名言の意味を考えて、偉人の知恵を自分のものにしよう!



 

 

考察


気を付けなければならないのは、『じっと我慢する』というのは、いささか究極的な考え方である。

 

うちの祖母は80歳を超えて、つまり戦争を経験しているわけだが、戦争体験者は特にこの意味をよく理解している。『じっと我慢する』しかないのだ。

 

終わるのを待つしかない。そういうことが現実にあるのだ。それに祖母の場合、娘が先に死んでしまい、息子は精神分裂病にかかった。彼女の人生は長い間、『我慢、我慢』の人生だっただろう。それにはとても同情する。その中で、幼少期は温かい愛情も与えてくれた。

 

だが、成長してから彼女と話をすると、彼女はまるで『無知』である。80歳を超えているからといって、身内だからといって私は絶対にえこひいきすることはない。

 

彼女はとても『無知』で、誤魔化している。そして『傲慢』で、クリスチャンのふりをして教会に20年以上通う割には、クリスチャンになり切れていない。

 

クリスチャン

 

彼女は傲慢で偉そうな態度を取ってしまった。クリスチャンであれば、自らのその罪を戒め、謙虚さを知る。何しろキリスト教の7つの大罪は、

 

強欲、暴食、色欲、嫉妬、憤怒、怠惰、そして『傲慢』なのである。

 

彼女は私が圧倒的な真理を味方につける、絶対不動の人間だという事を見誤った。そして『我慢、我慢』の悪い癖が出てしまった。つまり、『謝罪をしない』で『我慢』して、私の怒りが収まるのを待ってしまったのだ。だが私の前にはそれは絶対に通用しない。

 

だが同時に、一言『あの時はごめん』と言えば終わりだ。言わないなら、いくら『我慢』して、永久に待っても、許すことはない。それは、子孫への影響にも響くからだ。断固として私が思い上がりを許さないことで、教育が歪曲しない。確かに彼女が強いられた人生には、心から同情する。しかし、それとこれとは別だ。

 

いつまでも続く不幸はない。じっと我慢すればいずれはそれも終わるだろう。だがそれは、『死ぬ』ということだ。『生きていて解決できなかった悩みから解放される』というだけのことだ。

 

彼女はまだ生きている。私はいつでも、たったの一言さえ謝罪が出れば、すぐに許す体制が整っている。しかし彼女はそれが出来ない。無駄な手土産か何かを買ってきて機嫌を取るぐらいのことしか出来ない。

 

その年齢でそんなことをする金があるなら、エアコン代が払えないで熱中症で死んでしまう高齢者に対して寄付をすることを考えた方が良い。
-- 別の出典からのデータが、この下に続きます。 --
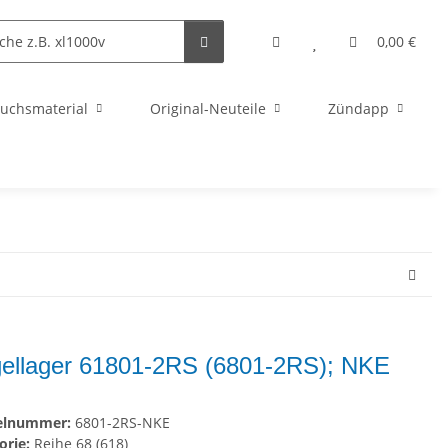
0,00 €
uchsmaterial
Original-Neuteile
Zündapp
ellager 61801-2RS (6801-2RS); NKE
kelnummer:
6801-2RS-NKE
orie:
Reihe 68 (618)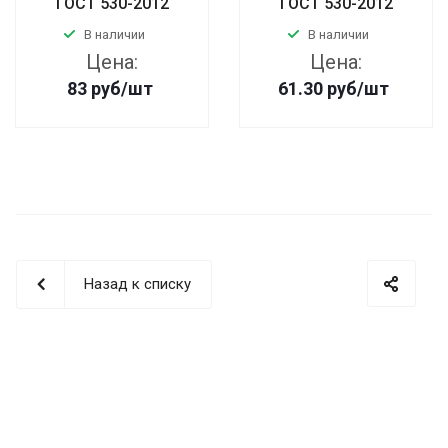
ГОСТ 530-2012
ГОСТ 530-2012
В наличии
В наличии
Цена:
Цена:
83
руб
/шт
61.30
руб
/шт
Назад к списку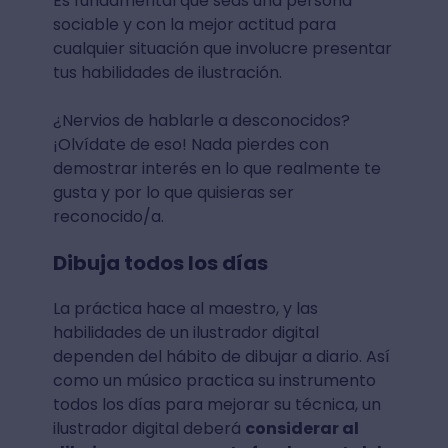
Es fundamental que seas una persona
sociable y con la mejor actitud para
cualquier situación que involucre presentar
tus habilidades de ilustración.
¿Nervios de hablarle a desconocidos?
¡Olvídate de eso! Nada pierdes con
demostrar interés en lo que realmente te
gusta y por lo que quisieras ser
reconocido/a.
Dibuja todos los días
La práctica hace al maestro, y las
habilidades de un ilustrador digital
dependen del hábito de dibujar a diario. Así
como un músico practica su instrumento
todos los días para mejorar su técnica, un
ilustrador digital deberá
considerar al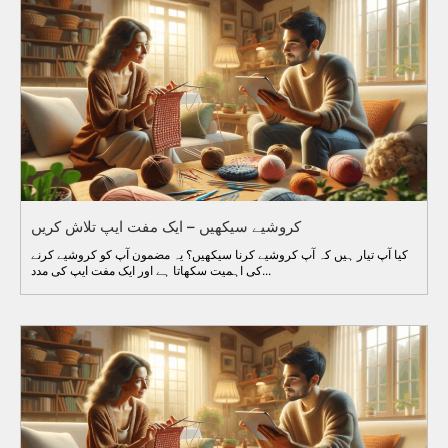
کروشیے سیکھیں – ایک مفت ایپ تلاش کریں
کیا آپ تیار ہیں کہ آپ کروشیے کرنا سیکھیں؟ یہ مضمون آپ کو کروشیے کرنے
کی اہمیت سکھاتا ہے اور ایک مفت ایپ کی مدد...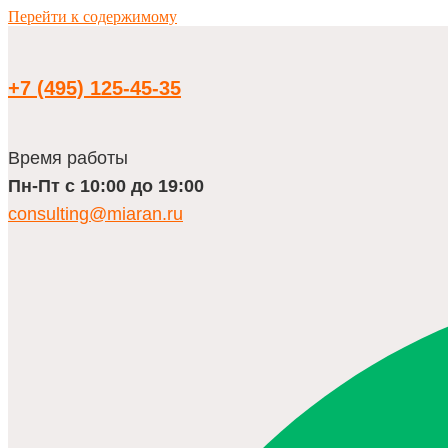
Перейти к содержимому
+7 (495) 125-45-35
Время работы
Пн-Пт с 10:00 до 19:00
consulting@miaran.ru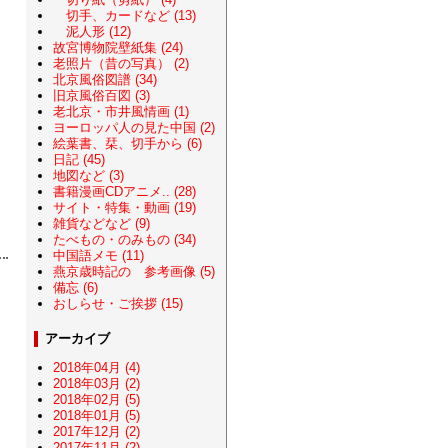
切手、カードなど (13)
泥人形 (12)
故宮博物院壁紙集 (24)
老照片（昔の写真） (2)
北京風俗図譜 (34)
旧京風俗百図 (3)
老北京・市井風情画 (1)
ヨーロッパ人の見た中国 (2)
絵葉書、栞、切手から (6)
日記 (45)
地図など (3)
書籍漫画CDアニメ.. (28)
サイト・特集・動画 (19)
雑貨などなど (9)
たべもの・のみもの (34)
中国語メモ (11)
燕京歳時記の 参考画像 (5)
備忘 (6)
おしらせ・ご挨拶 (15)
アーカイブ
2018年04月 (4)
2018年03月 (2)
2018年02月 (5)
2018年01月 (5)
2017年12月 (2)
2017年11月 (2)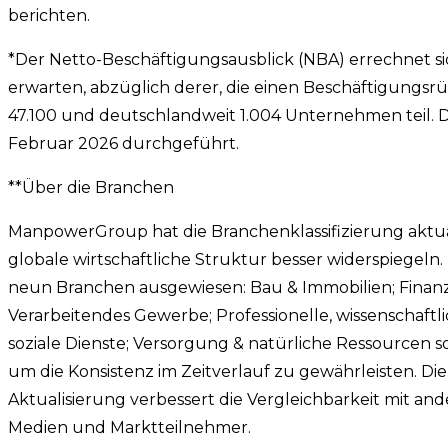
berichten.
*Der Netto-Beschäftigungsausblick (NBA) errechnet s
erwarten, abzüglich derer, die einen Beschäftigungs
47.100 und deutschlandweit 1.004 Unternehmen teil. 
Februar 2026 durchgeführt.
**Über die Branchen
ManpowerGroup hat die Branchenklassifizierung aktuali
globale wirtschaftliche Struktur besser widerspiegel
neun Branchen ausgewiesen: Bau & Immobilien; Finan
Verarbeitendes Gewerbe; Professionelle, wissenschaftl
soziale Dienste; Versorgung & natürliche Ressourcen sow
um die Konsistenz im Zeitverlauf zu gewährleisten. D
Aktualisierung verbessert die Vergleichbarkeit mit a
Medien und Marktteilnehmer.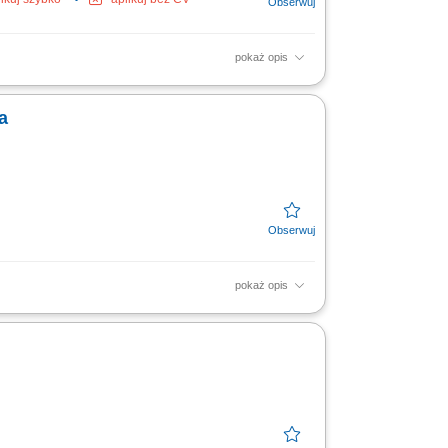
pokaż opis
wym i zagranicznym, obsługa pełnego procesu
enie...
a
pokaż opis
ozwijanie sprzedaży poprzez pozyskiwanie
łpracy. Analiza...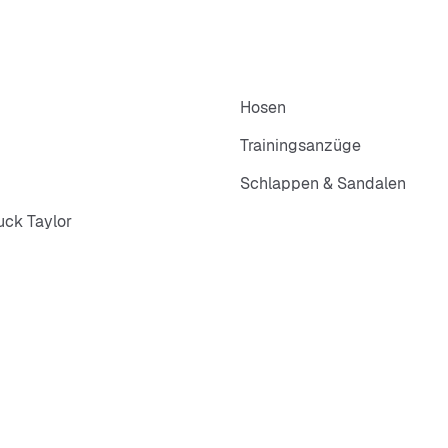
Hosen
Trainingsanzüge
Schlappen & Sandalen
ck Taylor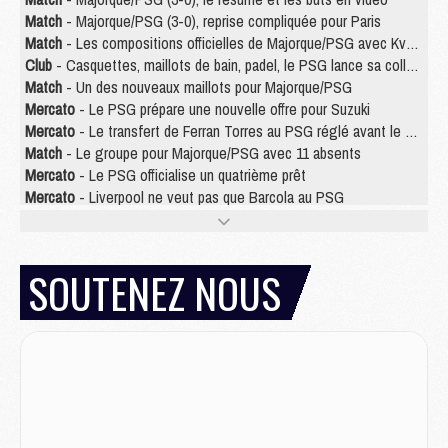
Match
- Majorque/PSG (3-0), reprise compliquée pour Paris
Match
- Les compositions officielles de Majorque/PSG avec Kvara et de nombreux jeunes
Club
- Casquettes, maillots de bain, padel, le PSG lance sa collection été
Match
- Un des nouveaux maillots pour Majorque/PSG
Mercato
- Le PSG prépare une nouvelle offre pour Suzuki
Mercato
- Le transfert de Ferran Torres au PSG réglé avant le 12 août ?
Match
- Le groupe pour Majorque/PSG avec 11 absents
Mercato
- Le PSG officialise un quatrième prêt
Mercato
- Liverpool ne veut pas que Barcola au PSG
Match
- Majorque/PSG, quelle compo pour le premier match de la saison 2026/27 ?
MARDI 04 AOÛT
SOUTENEZ NOUS
Europe
- Les chapeaux provisoires de la Ligue des champions 2026/27
Podcast
- Podcast CulturePSG : Akliouche présenté par un fan de Monaco
Club
- Le PSG dévoile sa première collection d'entraînement pour 2026/2027
Discipline
- Un arbitre inattendu, mais porte-bonheur pour Lens/PSG
Match
- Majorque/PSG, sur quelle chaine et à quelle heure regarder le match ?
Mercato
- Le plan du PSG pour Suzuki et Chevalier se précise
Mercato
- L'Ajax refuse la première offre du PSG pour Godts
Mercato
- Le PSG veut accélérer, Ferran Torres temporise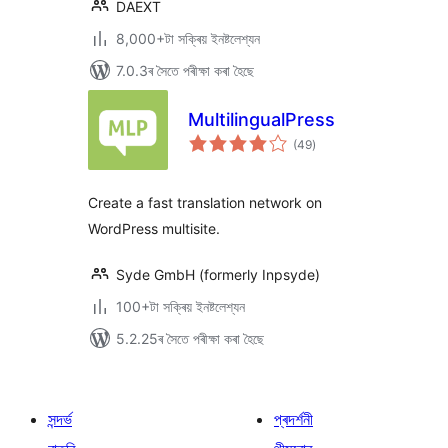
DAEXT
8,000+টা সক্ৰিয় ইনষ্টলেশ্যন
7.0.3ৰ সৈতে পৰীক্ষা কৰা হৈছে
MultilingualPress
টা
(49
)
মুঠ
ৰে’টিং
Create a fast translation network on
WordPress multisite.
Syde GmbH (formerly Inpsyde)
100+টা সক্ৰিয় ইনষ্টলেশ্যন
5.2.25ৰ সৈতে পৰীক্ষা কৰা হৈছে
সন্দৰ্ভ
প্ৰদৰ্শনী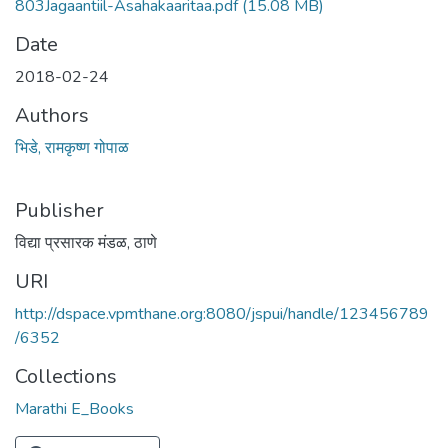
803Jagaantiil-Asahakaaritaa.pdf
(15.08 MB)
Date
2018-02-24
Authors
भिडे, रामकृष्ण गोपाळ
Publisher
विद्या प्रसारक मंडळ, ठाणे
URI
http://dspace.vpmthane.org:8080/jspui/handle/123456789
/6352
Collections
Marathi E_Books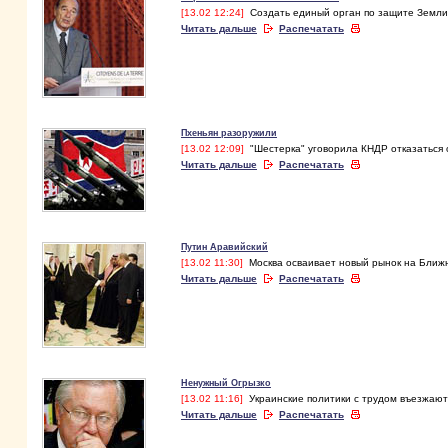
[13.02 12:24]
Создать единый орган по защите Земли 
Читать дальше
Распечатать
Пхеньян разоружили
[13.02 12:09]
"Шестерка" уговорила КНДР отказаться 
Читать дальше
Распечатать
Путин Аравийский
[13.02 11:30]
Москва осваивает новый рынок на Ближ
Читать дальше
Распечатать
Ненужный Огрызко
[13.02 11:16]
Украинские политики с трудом въезжаю
Читать дальше
Распечатать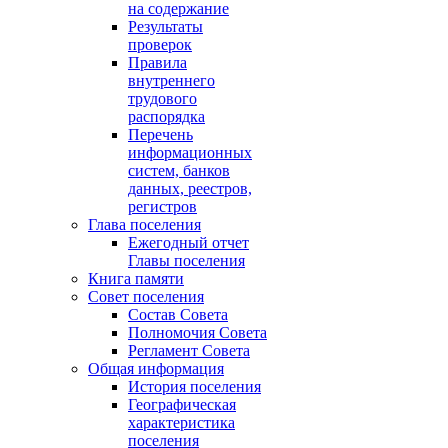
на содержание
Результаты
проверок
Правила
внутреннего
трудового
распорядка
Перечень
информационных
систем, банков
данных, реестров,
регистров
Глава поселения
Ежегодный отчет
Главы поселения
Книга памяти
Совет поселения
Состав Совета
Полномочия Совета
Регламент Совета
Общая информация
История поселения
Географическая
характеристика
поселения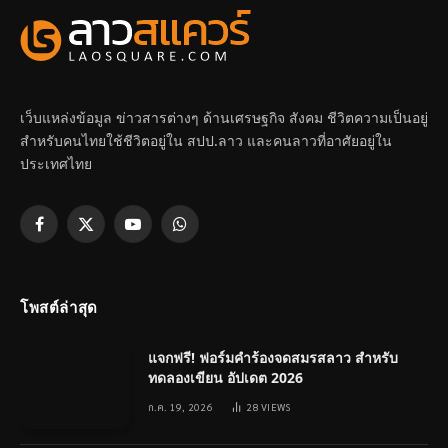
เว็บแหล่งข้อมูล ข่าวสารต่างๆ ด้านเศรษฐกิจ สังคม ชีวิตความเป็นอยู่
สำหรับคนไทยใช้ชีวิตอยู่ใน สปป.ลาว และคนลาวที่อาศัยอยู่ใน
ประเทศไทย
Facebook
X
YouTube
WhatsApp
(Twitter)
โพสต์ล่าสุด
แจกฟรี! ฟอร์มคำร้องจดสมรสลาว สำหรับ
ทดลองเขียน อัปเดต 2026
ก.ค. 19, 2026
28
VIEWS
クリスチャンであることを自負するなら、なおの事そうしなければならない。『勇気を出して(不幸の源を)追い払う』これが出来なければ、人生の間に不幸から脱することは出来ないのだ。

 

『スマグラー』という映画がある。


 


『闇金ウシジマくん』の作者が描いた原作を元にした映画だ。



この彼も『じっと不幸がいなくなるのを待つ』人間だった。言い訳して、誤魔化して、逃げて逃げて、嘘ついてを繰り返す。しかしそれではいつまで経っても道が開くことはなかった。それどころか、先延ばしにしたツケが回ってきて、痛い目に合うのだ。そして死ぬ寸前まで追い込まれる。

 

その時彼がとった行動は?今回のテーマに非常に関係のある結末を観ることが出来るだろう。

 

 

追記:祖母はこの後、私に謝罪できた。詳細は、

 

黄金律

『人間の知性の高さと器の大きさは、受け入れなければならない事実に直面した時の、受け入れる時間の長さに反比例する。』

 

 

この記事に書いた。88歳のときだった。

 

 

 

 

 

※この文章は全てオーナー独自の『名言を通した見解』です。一つの参考として解釈し、言葉と向き合い内省し、名言を自分のものにしましょう。

著者:一瀬雄治 (Yuji Ichise)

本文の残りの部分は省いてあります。